DFT calculations were carried out to compare the energetics of the π-stacking and hydrogen bonding interactions (Fig. 6) and to examine the role of crystalline water molecules in complexes 2 and 3. Initially, we computed the MEP surfaces of both complexes to identify the most electrophilic and nucleophilic regions (Fig. 7). For 2, the MEP maximum is located at the aromatic hydrogen atoms of the Cu-coordinated pyridine ring (30.1 kcal mol⁻¹), while the minimum is found at the oxygen atoms of the hydrazide group (−44.9 kcal mol⁻¹), closely followed by the non-coordinated pyridine nitrogen atoms (−44.6 kcal mol⁻¹). The nitrogen atom of the hydrazide group also shows a significantly negative MEP value (−30.7 kcal mol⁻¹). Notably, the MEP over the coordinated pyridine ring is positive, whereas it is negative over the non-coordinated ring, suggesting that the π⋯π stacking interactions are electrostatically favourable. For 3, the MEP maximum is located at the hydrogen atom of the coordinated water molecule not involved in the intramolecular O–H⋯O interaction with the non-coordinated carboxylate oxygen atom of the Haze ligand. High positive MEP values are also found at the carboxylic hydrogen (45.5 kcal mol⁻¹) and the aromatic hydrogens of the coordinated pyridine ring (40.8 kcal mol⁻¹). The MEP minimum is at the carboxylate group of the Haze ligand (−45.3 kcal mol⁻¹), followed by the oxygen of the hydrazide group (−43.9 kcal mol⁻¹) and the nitrogen of the non-coordinated pyridine ring (−40.8 kcal mol⁻¹). Additional negative MEP values are observed at the oxygen atom of the carboxylate group (−36.4 kcal mol⁻¹) and the nitrogen atom of the hydrazide group (−18.2 kcal mol⁻¹). This analysis reveals that complex 3 contains several atoms capable of acting as strong hydrogen bond donors and acceptors. As with complex 2, the MEP values over the π-systems of the coordinated and non-coordinated pyridine rings exhibit opposite signs, further supporting the possibility of electrostatically favoured π-stacking interactions.

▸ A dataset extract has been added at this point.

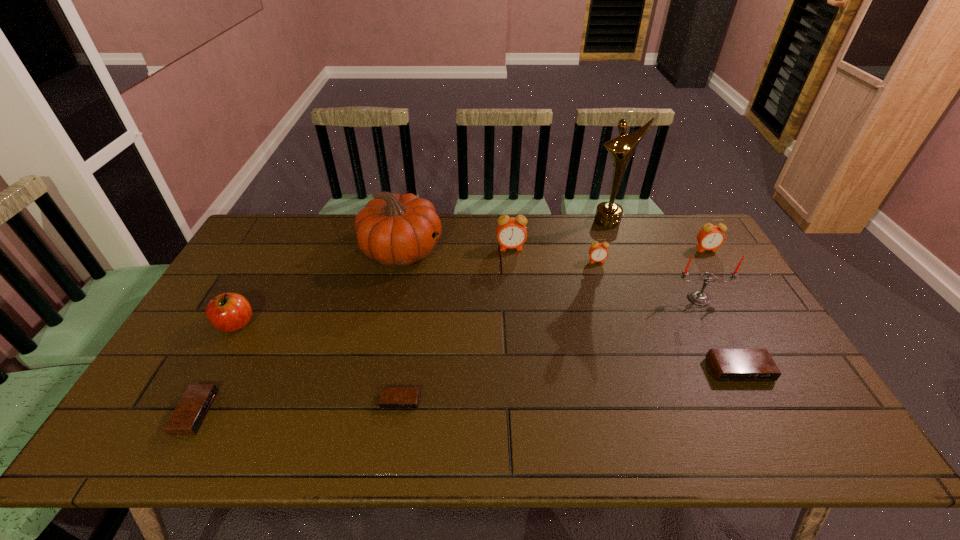 At what (x,y) coordinates should I click in order to perform the action: click on the third farthest alarm clock. Please return your answer as a coordinate pair (x, y). Looking at the image, I should click on (598, 252).

This screenshot has height=540, width=960. Find the location of `the third alarm clock from right to left`. the third alarm clock from right to left is located at coordinates (598, 252).

Find the location of a particular element. This screenshot has width=960, height=540. the third shortest object is located at coordinates (728, 365).

I want to click on the fourth farthest alarm clock, so click(x=728, y=365).

Where is `the leftmost black alarm clock`? The width and height of the screenshot is (960, 540). the leftmost black alarm clock is located at coordinates (189, 414).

Fig. 7 MEP surfaces of 2 (top) and 3 (bottom). Isovalue 0.001 a.u.

Next, we analysed both types of antiparallel π-stacking modes observed in complex 2 (Fig. 6). The combined QTAIM/NCIplot analysis and the corresponding energetic features for two dimers (A and B), which serve as models for both stacking modes, were collected (Fig. 8). In dimer A, the π-stacking is characterized by two bond critical points (BCPs) and bond paths interconnecting carbon atoms of the pyridine rings. The π-nature of the interaction is clearly visualized with the NCIplot, which reveals a green reduced density gradient (RDG) isosurface enveloping the entire π-system of the pyridines.

Fig. 8 QTAIM/NCIplot analysis of dimers A (top) and B (bottom) of complex 2. BCPs and bond paths are given as small red spheres and solid orange lines, respectively. Only intermolecular BCPs are shown for clarity. Parameters for the NCIplot representation: s = 0.5, ρ cut-off 0.04 a.u., colour scale −0.035 a.u. ≤ (signλ₂) ρ ≤ 0.035 a.u.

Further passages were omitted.